Second bell starts at 2, and repeats at regular interval of 2.
\begin{array}{|c|c|c|c|c|c|}
\hline
Time& 1 & 2 & 3 & 4 & 5 & 6 & 7 & 8 \\ \hline
Bell1& - & -& \checkmark & - & - & - & - &\checkmark\\ \hline
 Bell2&  -& \checkmark& - & \checkmark & - & \checkmark & - & \checkmark\\ \hline
\end{array}
Approach: Suppose we are given 4 integers namely,  n, m, a, and k.
We have to find $n + \alpha m = k + \beta a$.
Since brute force will be slow, I used Extended Euclid algorithm.
$k - n = \alpha m - \beta a$ for k > n, and find $\alpha$ and $\beta$.
The problem is, for the given example it gives $3 - 2 = -2 * 2 + 1*5$ which is equivalent to $3 - 2 = 3*2 - 1*5$ and I need the second one to find the answer but my extended Euclid algo gives the first one. To solve this again I reverse the sign of both $\alpha$ and $\beta$ and then tried to match the value which is slow.
 A: Good work so far. The "problem" with the first solution, $(\alpha, \beta) = (-2, 1)$, is that the $-2$ is negative. And so you add $(4, -2)$ to it to get a new solution $(4, -1)$, and now the first entry is positive and you're good to go. 
Let me answer in two ways from here:


*

*how do you find $(p, q) = (4, 2)$, the "thing to add"? 


Well, you know that $\alpha p + \beta q$ must be zero?
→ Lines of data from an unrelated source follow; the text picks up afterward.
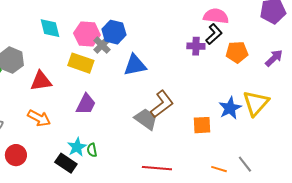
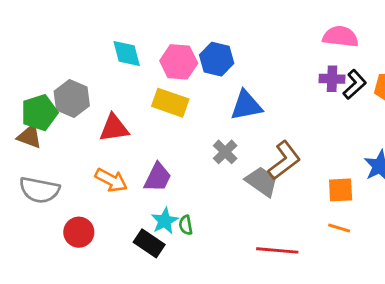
pink semicircle: (216, 16) -> (341, 37), moved
black L-shape: (214, 34) -> (355, 84), moved
gray cross: (102, 45) -> (225, 152), moved
purple trapezoid: (86, 104) -> (158, 177), moved
orange line: (219, 169) -> (339, 228), moved

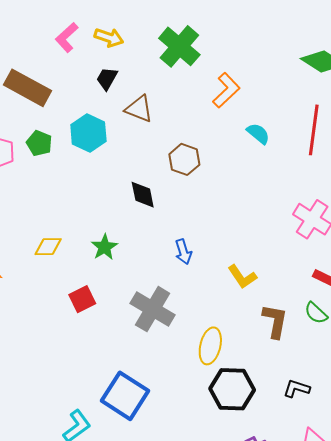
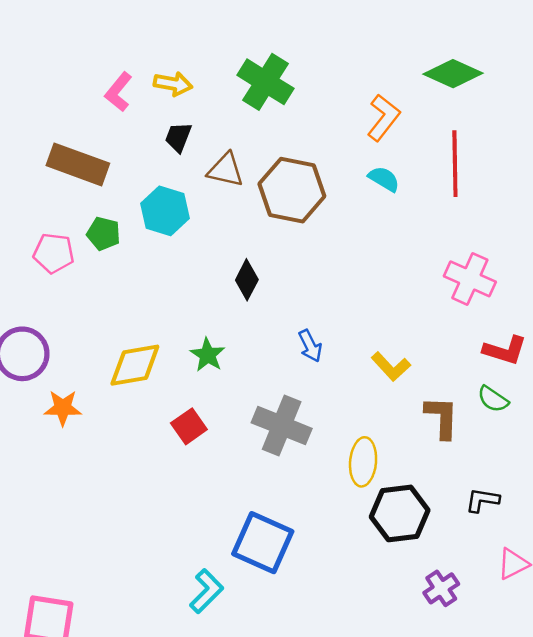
orange L-shape: (226, 90) -> (383, 118), moved
brown hexagon: (184, 159) -> (292, 190), moved, size x1.6
black diamond: (143, 195) -> (247, 280), turned 48
yellow diamond: (48, 247) -> (135, 365), size x1.5

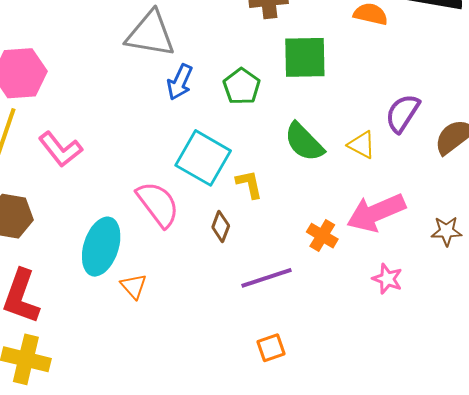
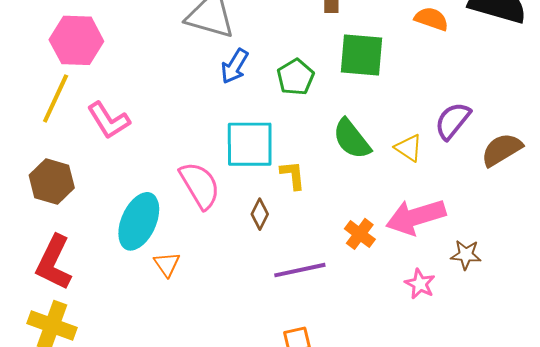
cyan square: (203, 158) -> (250, 144), turned -36
brown star: (446, 231) -> (466, 255), moved

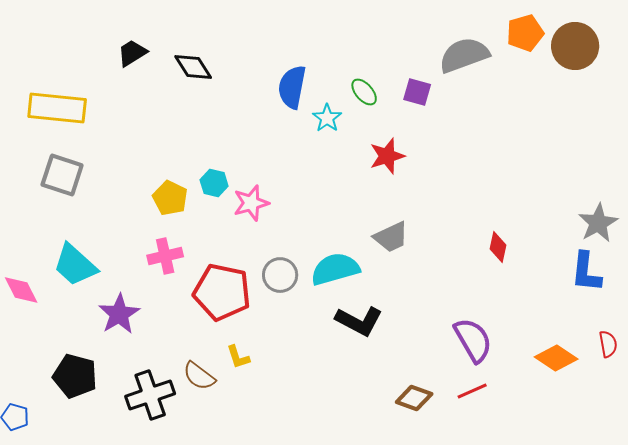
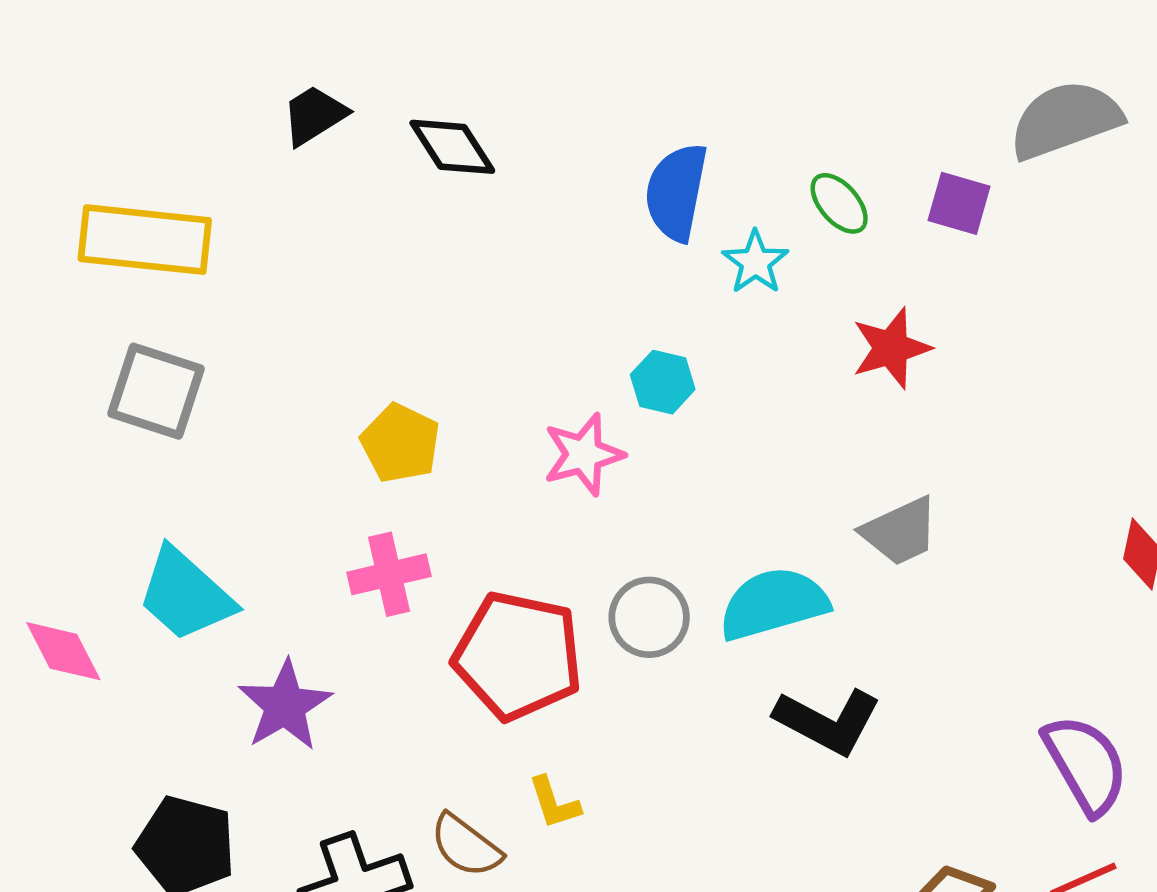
cyan hexagon: (214, 183) -> (663, 382), moved

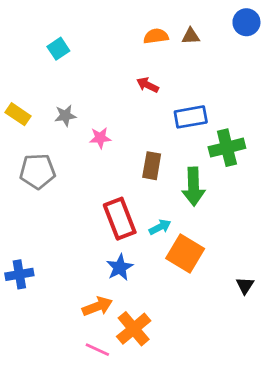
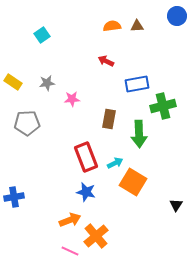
blue star: (120, 267) -> (86, 192), turned -30

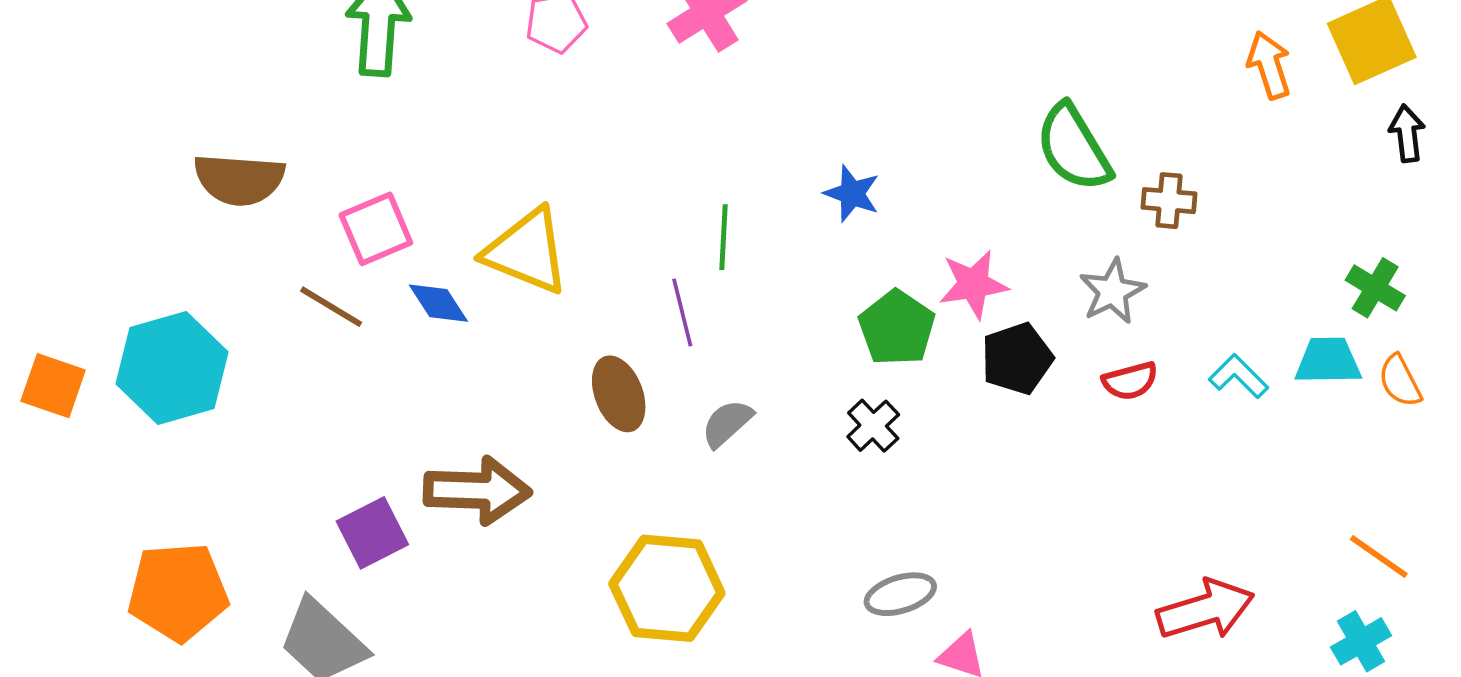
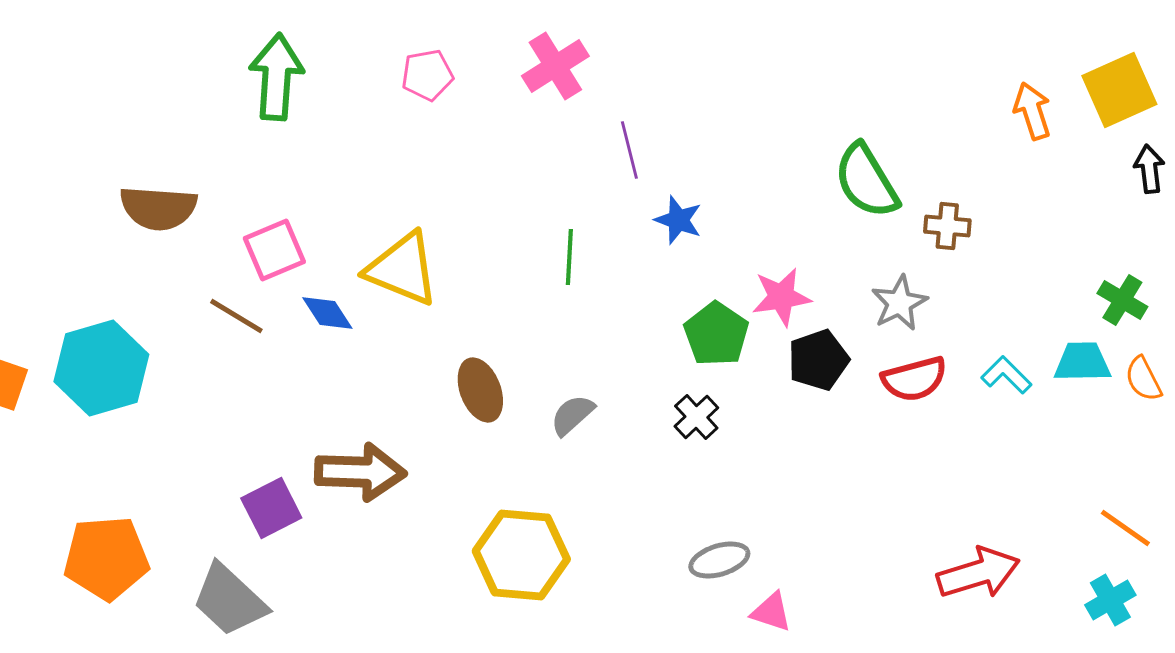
purple line: (682, 313) -> (629, 150), moved
red semicircle: (1130, 381) -> (914, 379), size x1.4

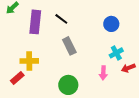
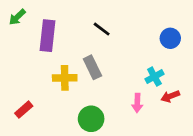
black line: (61, 19) -> (102, 29), moved
blue circle: (111, 24) -> (170, 38), moved
yellow cross: (29, 61) -> (65, 78), moved

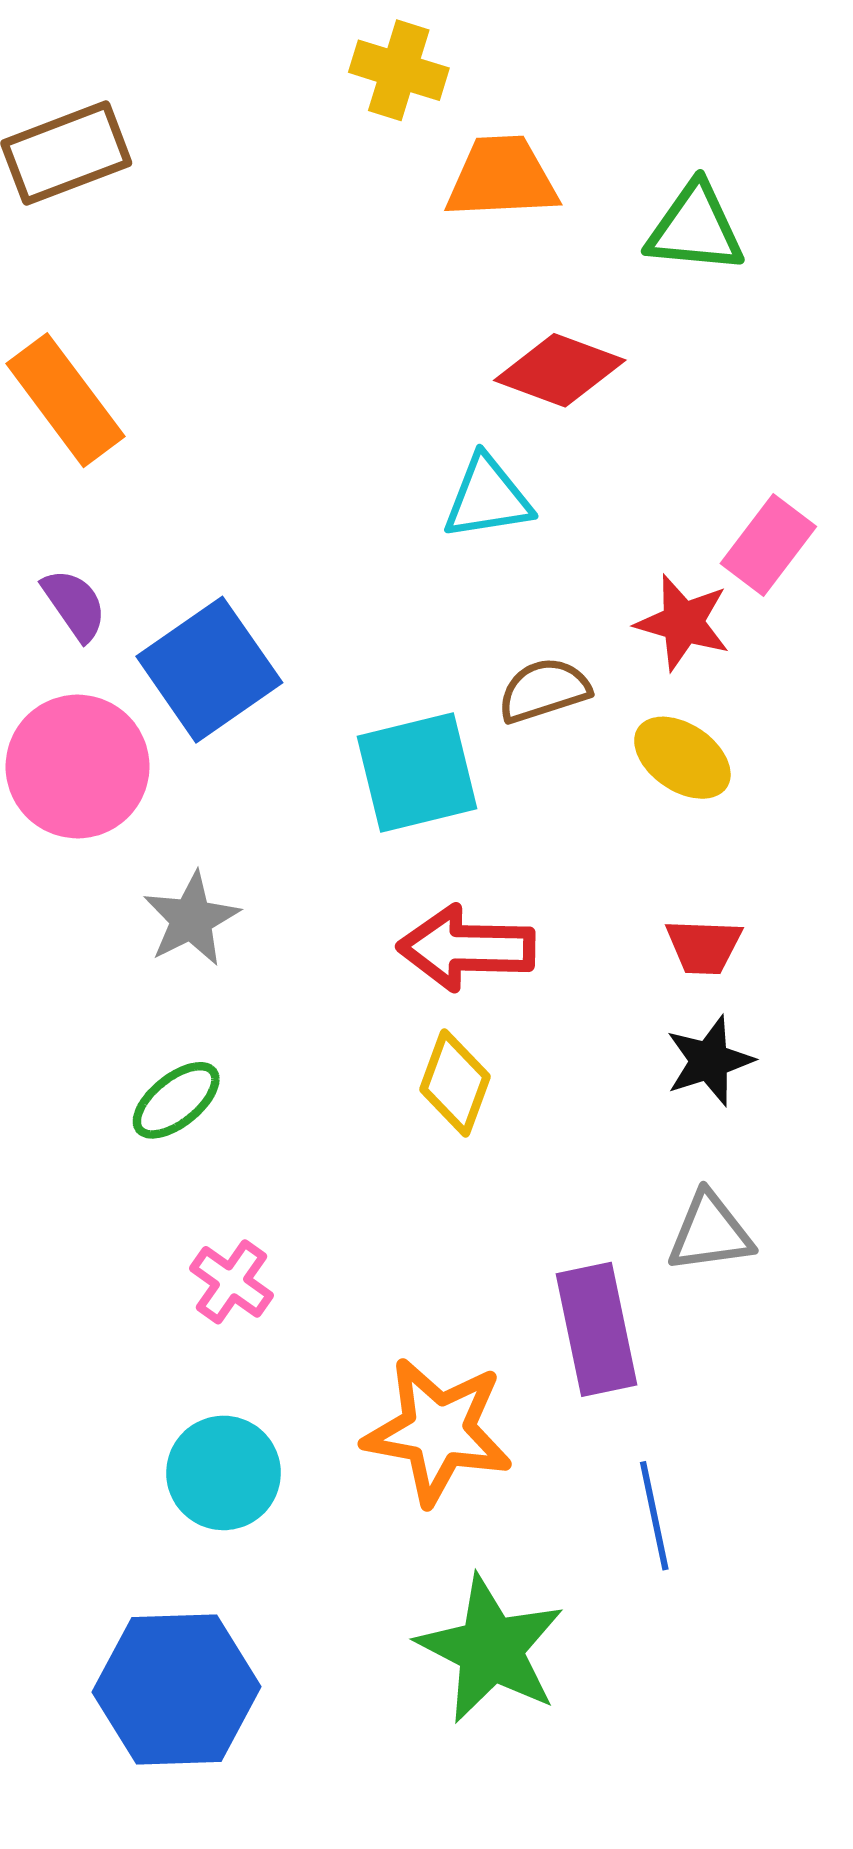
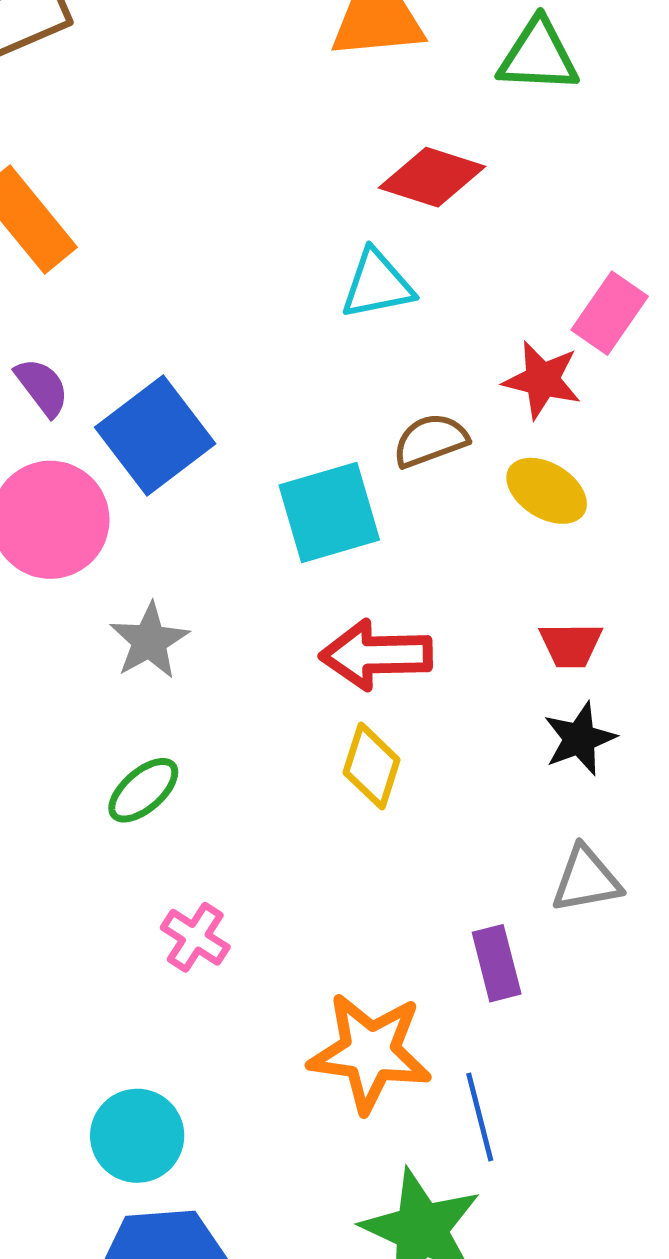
purple rectangle: (596, 1329) -> (497, 963), size x0.7
cyan circle: (224, 1473) -> (137, 1136), moved
blue line: (654, 1516) -> (480, 1117), moved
So you can apply the extended euclidean algorithm again! It's possible that when you do so, you'll get a $p$ that's negative; if so, you can just replace $p$ with $-p$ and $q$ with $-q$, because
$$
\alpha (-p) + \beta(-q) = -(\alpha p + \beta q) = -0 = 0
$$
as well. 


*Why find that "thing to add" at all? 


An alternative to this is to say that if the bells rang together at time $-2$ (which is what your initial answer tells you), then they'll next ring together after $d = lcm(n, m)$ time units. So the times when they'll ring together are $-2, -2 + d, -2 + 2d, \ldots$, and you just need to find the first of these that's nonnegative. I'll bet you can do that yourself.